ST. PETERSBURG — The circumstances have been different each time, and occasionally unusual, such as Tuesday when the collapse included a misplay by centerfielder Desmond Jennings, who'd made one error since the start of last season.
But the results too often have been the same, the Rays losing another game they looked to have won, leading by four in the seventh yet losing 6-5 to the Angels.
"To permit that many runs late, we've done that way too many times this year," manager Joe Maddon said. "We've got to stop doing that. That pretty much needs to be the last time we do something like that."

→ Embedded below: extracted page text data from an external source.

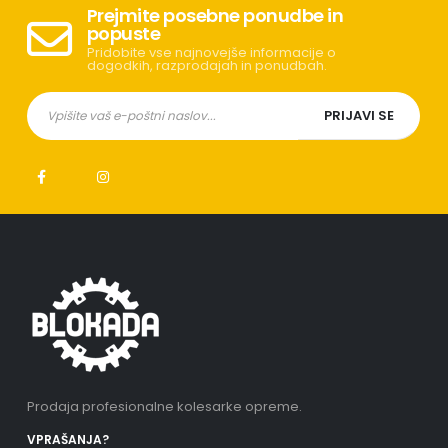
Prejmite posebne ponudbe in
popuste
Pridobite vse najnovejše informacije o
dogodkih, razprodajah in ponudbah.
Prodaja profesionalne kolesarke opreme.
VPRAŠANJA?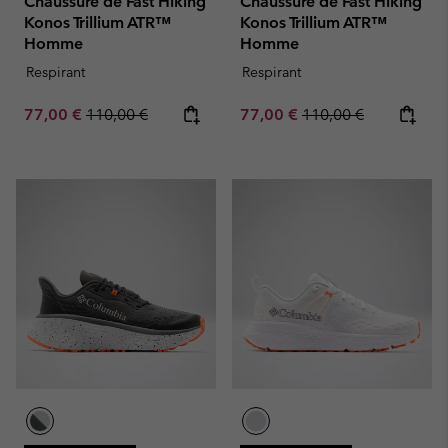
Chaussure de Fast Hiking
Chaussure de Fast Hiking
Konos Trillium ATR™
Konos Trillium ATR™
Homme
Homme
Respirant
Respirant
Sale price:
Regular price:
Sale price:
Regular price:
77,00 €
110,00 €
77,00 €
110,00 €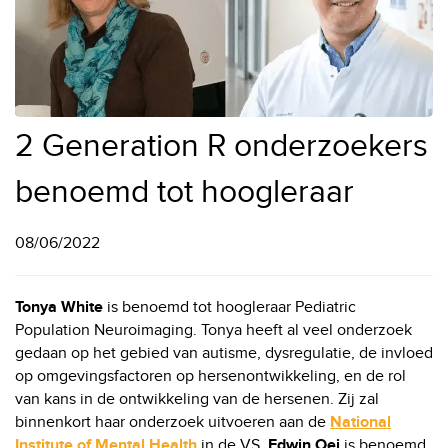
2 Generation R onderzoekers
benoemd tot hoogleraar
08/06/2022
Tonya White
is benoemd tot hoogleraar Pediatric
Population Neuroimaging. Tonya heeft al veel onderzoek
gedaan op het gebied van autisme, dysregulatie, de invloed
op omgevingsfactoren op hersenontwikkeling, en de rol
van kans in de ontwikkeling van de hersenen. Zij zal
binnenkort haar onderzoek uitvoeren aan de
National
Institute of Mental Health
in de VS.
Edwin Oei
is benoemd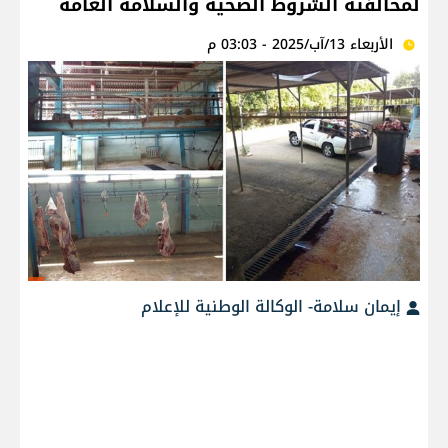
لمخالفته الشروط الصحية والسلامة العامة
الأربعاء 13/آب/2025 - 03:03 م
إيمان سلامة- الوكالة الوطنية للإعلام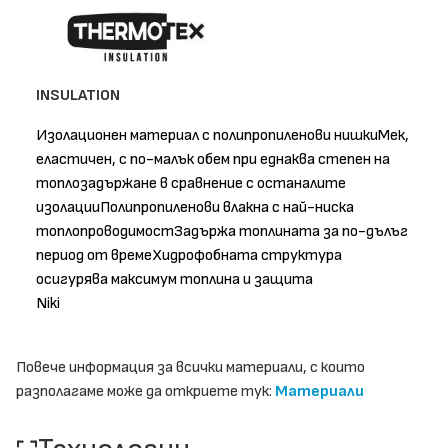
INSULATION
Изолационен материал с полипропиленови нишкиМек,
еластичен, с по-малък обем при еднаква степен на
топлозадържане в сравнение с останалите
изолацииПолипропиленови влакна с най-ниска
топлопроводимостЗадържа топлината за по-дълъг
период от времеХидрофобната структура
осигурява максимум топлина и защита
Niki
Повече информация за всички материали, с които
разполагаме може да откриете тук:
Материали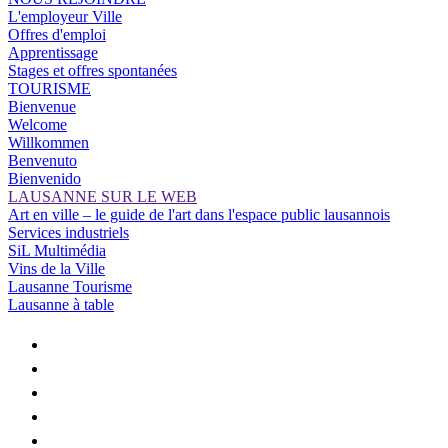
L'employeur Ville
Offres d'emploi
Apprentissage
Stages et offres spontanées
TOURISME
Bienvenue
Welcome
Willkommen
Benvenuto
Bienvenido
LAUSANNE SUR LE WEB
Art en ville – le guide de l'art dans l'espace public lausannois
Services industriels
SiL Multimédia
Vins de la Ville
Lausanne Tourisme
Lausanne à table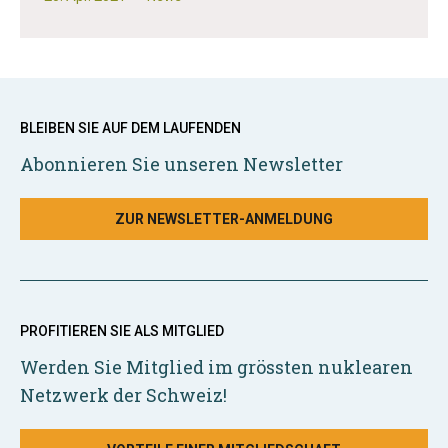
BLEIBEN SIE AUF DEM LAUFENDEN
Abonnieren Sie unseren Newsletter
ZUR NEWSLETTER-ANMELDUNG
PROFITIEREN SIE ALS MITGLIED
Werden Sie Mitglied im grössten nuklearen
Netzwerk der Schweiz!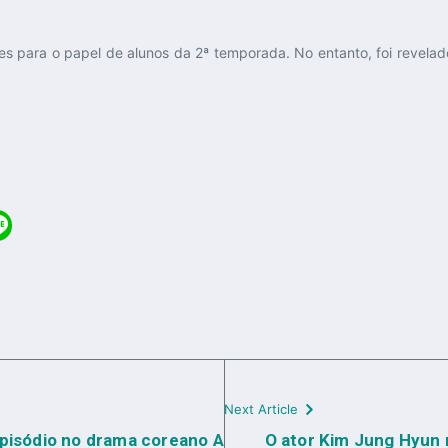
s para o papel de alunos da 2ª temporada. No entanto, foi revelad
Next Article
episódio no drama coreano A
O ator Kim Jung Hyun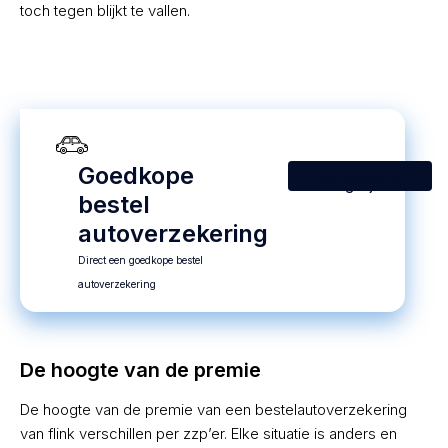
toch tegen blijkt te vallen.
Goedkope
Vergelijken
bestel
autoverzekering
Direct een goedkope bestel
autoverzekering
De hoogte van de premie
De hoogte van de premie van een bestelautoverzekering
van flink verschillen per zzp’er. Elke situatie is anders en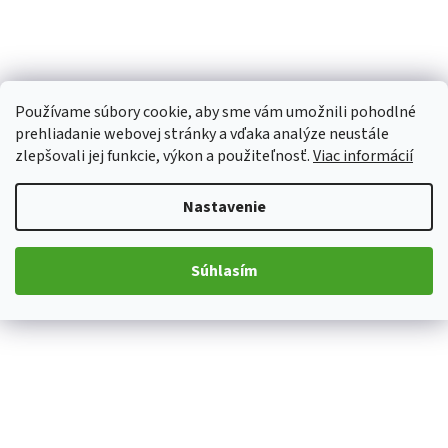
Používame súbory cookie, aby sme vám umožnili pohodlné
prehliadanie webovej stránky a vďaka analýze neustále
zlepšovali jej funkcie, výkon a použiteľnosť.
Viac informácií
Nastavenie
Súhlasím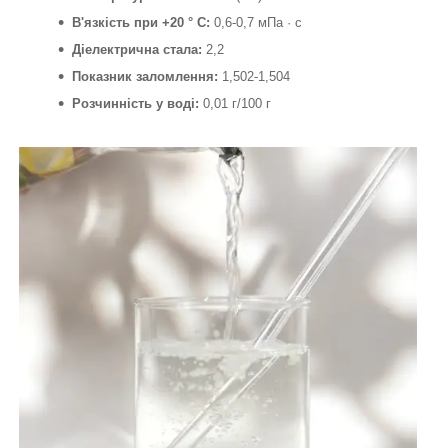
В'язкість при +20 ° С:
0,6-0,7 мПа · с
Діелектрична стала:
2,2
Показник заломлення:
1,502-1,504
Розчинність у воді:
0,01 г/100 г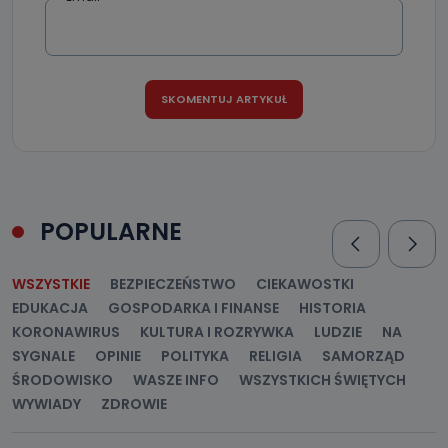
POPULARNE
WSZYSTKIE
BEZPIECZEŃSTWO
CIEKAWOSTKI
EDUKACJA
GOSPODARKA I FINANSE
HISTORIA
KORONAWIRUS
KULTURA I ROZRYWKA
LUDZIE
NA
SYGNALE
OPINIE
POLITYKA
RELIGIA
SAMORZĄD
ŚRODOWISKO
WASZE INFO
WSZYSTKICH ŚWIĘTYCH
WYWIADY
ZDROWIE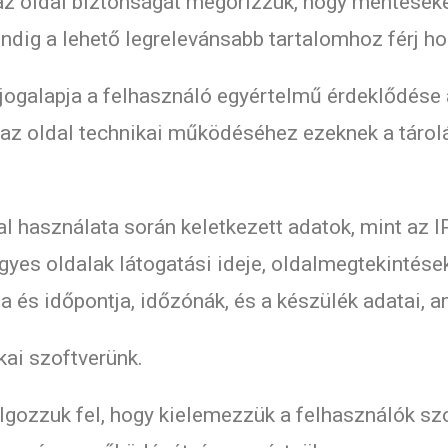
z oldal biztonságát megőrizzük, hogy mentéseket
ndig a lehető legrelevánsabb tartalomhoz férj ho
jogalapja a felhasználó egyértelmű érdeklődése 
 az oldal technikai működéséhez ezeknek a táro
l használata során keletkezett adatok, mint az I
gyes oldalak látogatási ideje, oldalmegtekintések
 és időpontja, időzónák, és a készülék adatai, a
kai szoftverünk.
lgozzuk fel, hogy kielemezzük a felhasználók szo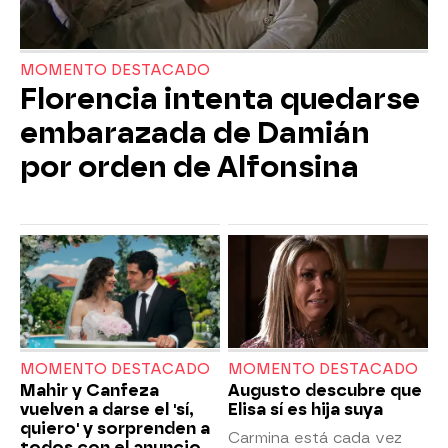
MOMENTO DESTACADO
Florencia intenta quedarse
embarazada de Damián
por orden de Alfonsina
MOMENTO DESTACADO
MOMENTO DESTACADO
Mahir y Canfeza
Augusto descubre que
vuelven a darse el 'sí,
Elisa sí es hija suya
quiero' y sorprenden a
Carmina está cada vez
todos con el anuncio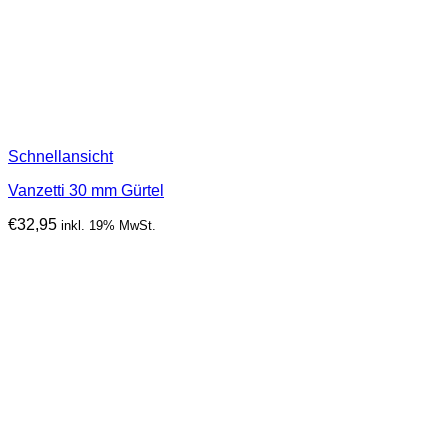
Schnellansicht
Vanzetti 30 mm Gürtel
€
32,95
inkl. 19% MwSt.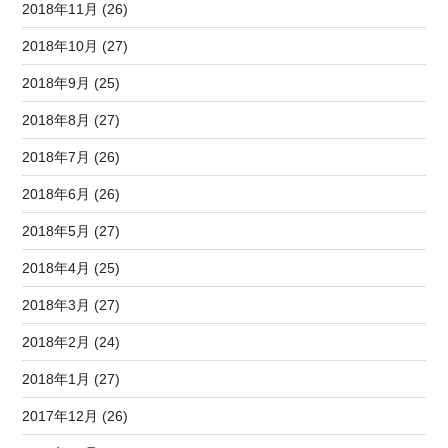
2018年11月 (26)
2018年10月 (27)
2018年9月 (25)
2018年8月 (27)
2018年7月 (26)
2018年6月 (26)
2018年5月 (27)
2018年4月 (25)
2018年3月 (27)
2018年2月 (24)
2018年1月 (27)
2017年12月 (26)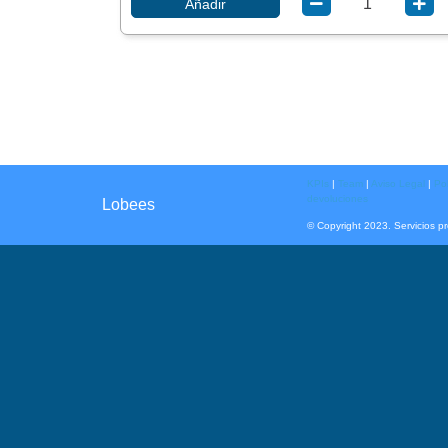
Añadir
KPIs
|
Team
|
Aviso Legal
|
Pol
devoluciones
Lobees
© Copyright 2023. Servicios p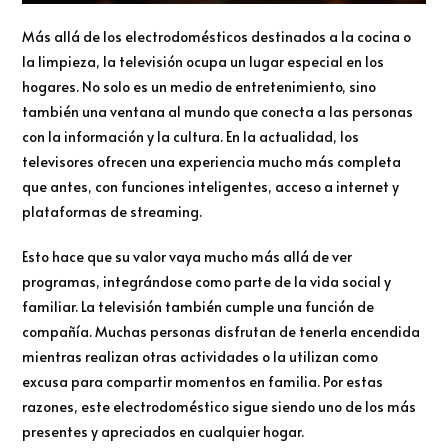
Más allá de los electrodomésticos destinados a la cocina o
la limpieza, la televisión ocupa un lugar especial en los
hogares. No solo es un medio de entretenimiento, sino
también una ventana al mundo que conecta a las personas
con la información y la cultura. En la actualidad, los
televisores ofrecen una experiencia mucho más completa
que antes, con funciones inteligentes, acceso a internet y
plataformas de streaming.
Esto hace que su valor vaya mucho más allá de ver
programas, integrándose como parte de la vida social y
familiar. La televisión también cumple una función de
compañía. Muchas personas disfrutan de tenerla encendida
mientras realizan otras actividades o la utilizan como
excusa para compartir momentos en familia. Por estas
razones, este electrodoméstico sigue siendo uno de los más
presentes y apreciados en cualquier hogar.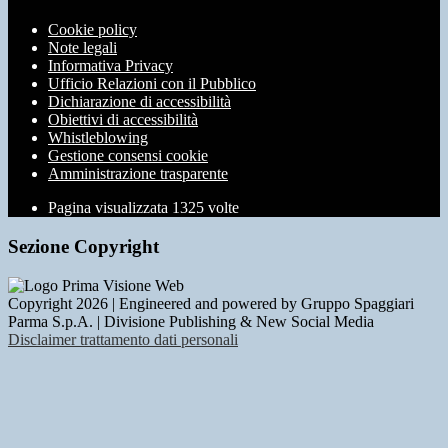
Cookie policy
Note legali
Informativa Privacy
Ufficio Relazioni con il Pubblico
Dichiarazione di accessibilità
Obiettivi di accessibilità
Whistleblowing
Gestione consensi cookie
Amministrazione trasparente
Pagina visualizzata
1325
volte
Sezione Copyright
Copyright 2026 | Engineered and powered by Gruppo Spaggiari
Parma S.p.A. | Divisione Publishing & New Social Media
Disclaimer trattamento dati personali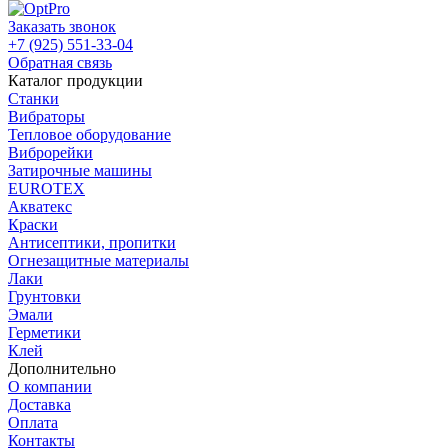
Заказать звонок
+7 (925) 551-33-04
Обратная связь
Каталог продукции
Станки
Вибраторы
Тепловое оборудование
Виброрейки
Затирочные машины
EUROTEX
Акватекс
Краски
Антисептики, пропитки
Огнезащитные материалы
Лаки
Грунтовки
Эмали
Герметики
Клей
Дополнительно
О компании
Доставка
Оплата
Контакты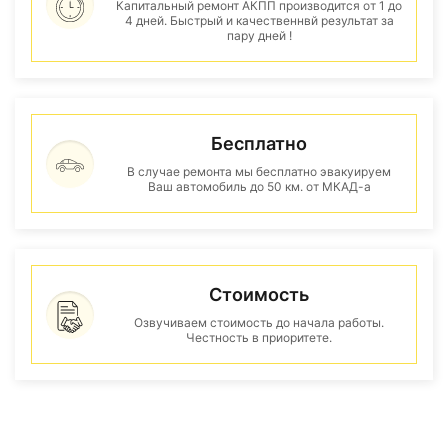
Капитальный ремонт АКПП производится от 1 до
4 дней. Быстрый и качественнвй результат за
пару дней !
Бесплатно
В случае ремонта мы бесплатно эвакуируем
Ваш автомобиль до 50 км. от МКАД-а
Стоимость
Озвучиваем стоимость до начала работы.
Честность в приоритете.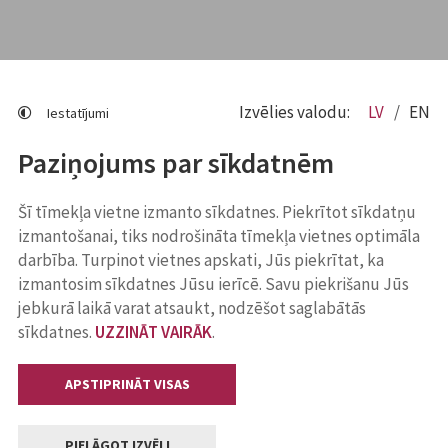
Izvēlies valodu:
LV
EN
Iestatījumi
Paziņojums par sīkdatnēm
Šī tīmekļa vietne izmanto sīkdatnes. Piekrītot sīkdatņu
izmantošanai, tiks nodrošināta tīmekļa vietnes optimāla
darbība. Turpinot vietnes apskati, Jūs piekrītat, ka
izmantosim sīkdatnes Jūsu ierīcē. Savu piekrišanu Jūs
jebkurā laikā varat atsaukt, nodzēšot saglabātās
sīkdatnes.
UZZINĀT VAIRĀK
.
APSTIPRINĀT VISAS
PIELĀGOT IZVĒLI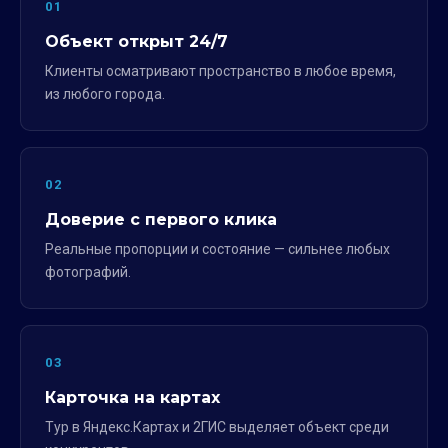
01
Объект открыт 24/7
Клиенты осматривают пространство в любое время,
из любого города.
02
Доверие с первого клика
Реальные пропорции и состояние — сильнее любых
фотографий.
03
Карточка на картах
Тур в Яндекс.Картах и 2ГИС выделяет объект среди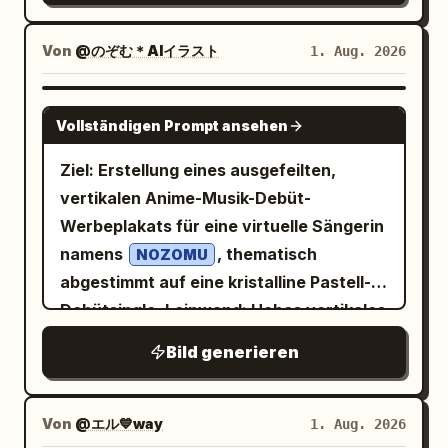
redaktionell und nicht kindlich wirken.
aufgerissene Augen, Rauchwirbel um
gerüschten Haarreif, einem schwarzen
die einzigartigen Merkmale des
Ordne die Informationen wie auf einer
das Nasenloch, kurz vor dem Niesen.
Kleid mit Puffärmeln und weißen
Charakters bei. - Folge der Komposition,
Von
@のぞむ＊AIイラスト
1. Aug. 2026
professionell publizierten Seite eines
Panel 6 caption: “6. (10–12s) Magical
Spitzenbesätzen, einer weißen Schürze,
den Symbolen, Requisiten, Posen und
Wörterbuchs für Lernende an:
Surprise” with subcaption “It sneezes!
einer kleinen grauen Schleife an der
der Weltanschauung des Rider-Waite-
prominentes Stichwort, kompakte
GPT IMAGE 2
Instead of fire, a HUGE burst of rainbow
Brust, einem mehrlagigen gerüschten
Vollständigen Prompt ansehen
Tarots. - Ändere das Outfit. - Gestalte
Aussprachezeile, klare Definitionen,
flames explodes out!” Bild:
Rock, weißen Overknee-Strümpfen mit
den Hintergrund fantastisch passend
hervorgehobene Beispielsätze und
Ziel: Erstellung eines ausgefeilten,
Seitenansicht des Drachen, der einen
Strumpfhaltern und weißen
zur Bedeutung der Karte. -
sauber gruppierte Lernmodule. Nutze
vertikalen Anime-Musik-Debüt-
massiven, funkelnden Regenbogenstrahl
Manschetten. Verwende feine
Hochauflösende Fantasy-Illustration. -
großzügige Weißräume. Verwende reine
Werbeplakats für eine virtuelle Sängerin
niest, helle gesättigte Farben, glitzernde
Linienführung, weiches Cel-Shading,
Luxuriöses Design, das Jugendstil und
Flat-Farben und klare Linienführung.
namens
, thematisch
Glut. Panel 7 caption: “7. (12–14s)
NOZOMU
zarte Rouge-Töne und einen niedlichen,
gotische Fantasy vereint. - Vertikales
Keine Verläufe, Schatten, 3D-Effekte,
abgestimmt auf eine kristalline Pastell-
Wonder” with subcaption “Animals stare
hochwertigen japanischen Anime-Stil
Seitenverhältnis von 2:3. - Komposition,
Glanzeffekte, Fotorealismus, visuelle
Debütsingle. Leinwand: Hohes vertikales
in amazement as the rainbow flames
mit einer sanften, romantischen
die die gesamte Karte zeigt.
Unordnung, Logos oder Wasserzeichen.
Plakat, Hochformat, hohe Auflösung,
light up the whole forest.” Bild: weitere
Stimmung. Die Komposition ist zentriert,
Bild generieren
[Kartendesign] - Luxuriöser goldener
Halte den gesamten Fließtext dunkel und
luftiger weißer Hintergrund mit blass-
Einstellung mit dem Drachen in der
Ganzkörperaufnahme von Kopf bis zu
Zierrahmen. - Römische Ziffern oben (0-
lesbar. Gib das bereitgestellte Englisch,
himmelblauen, lavendelfarbenen und
Mitte, umgeben von genau 5 sichtbaren
den Oberschenkeln/Füßen, die am
XXI). - Englischer Kartenname unten. -
die IPA-Lautschrift und das vereinfachte
rosafarbenen Verläufen. Verwenden Sie
Waldtieren, die ehrfürchtig zuschauen:
Von
@エル💙way
1. Aug. 2026
unteren Rand beschnitten sind, mit
Verzierungen, die feine Schnitzereien,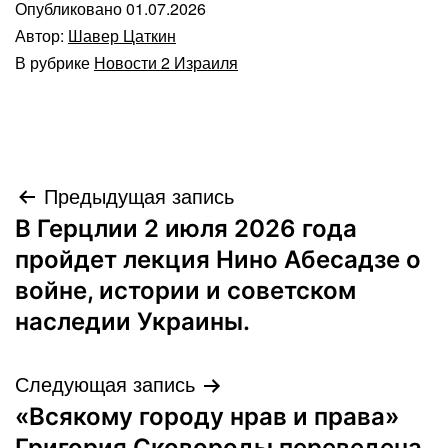
Опубликовано
01.07.2026
Автор:
Шавер Цаткин
В рубрике
Новости 2 Израиля
Навигация
Предыдущая запись
В Герцлии 2 июля 2026 года
по
пройдет лекция Нино Абесадзе о
записям
войне, истории и советском
наследии Украины.
Следующая запись
«Всякому городу нрав и права»
Григория Сковороды переведена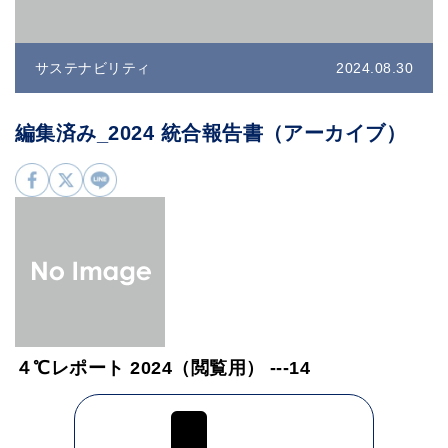
サステナビリティ
2024.08.30
編集済み_2024 統合報告書（アーカイブ）
４℃レポート 2024（閲覧用） ---14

The loss — the Rays' third straight, and to three different teams — dropped them to 74-56 and 2½ games behind the American League East-leading Red Sox.
It was the 15th time they've blown a lead from the seventh inning on, the 12th they've lost when doing so.
"We've lost that game way too many times this year," Maddon said. "We still have a fine record, we're in good shape. But that's the kind of game we have to stop giving away."
The Rays led 5-1 going to the seventh after Roberto Hernandez stepped up when they needed him most — with Jeremy Hellickson sent to the minors and Matt Moore still on the disabled list — and delivered a solid and somewhat encouraging start before a Trop gathering of 12,939. "I thought Roberto did a really nice job actually," Maddon said. Hernandez left after allowing the first two Angels to reach, and Jake McGee walked No. 9 hitter Peter Bourjos then allowed all three runners to score.
Still, the Rays felt good putting a 5-4 lead in closer Fernando Rodney's hands. But Rodney made his mistake, walking No. 8 hitter Grant Green, to start the ninth. Rodney got the ground ball he wanted from the speedy Bourjos, but the Rays got only one out.
Then Jennings lent his hand to the loss. He charged J.B. Shuck's soft liner, but the ball glanced off the tip of glove, putting Angels on third and second, and Erick Aybar doubled them both in.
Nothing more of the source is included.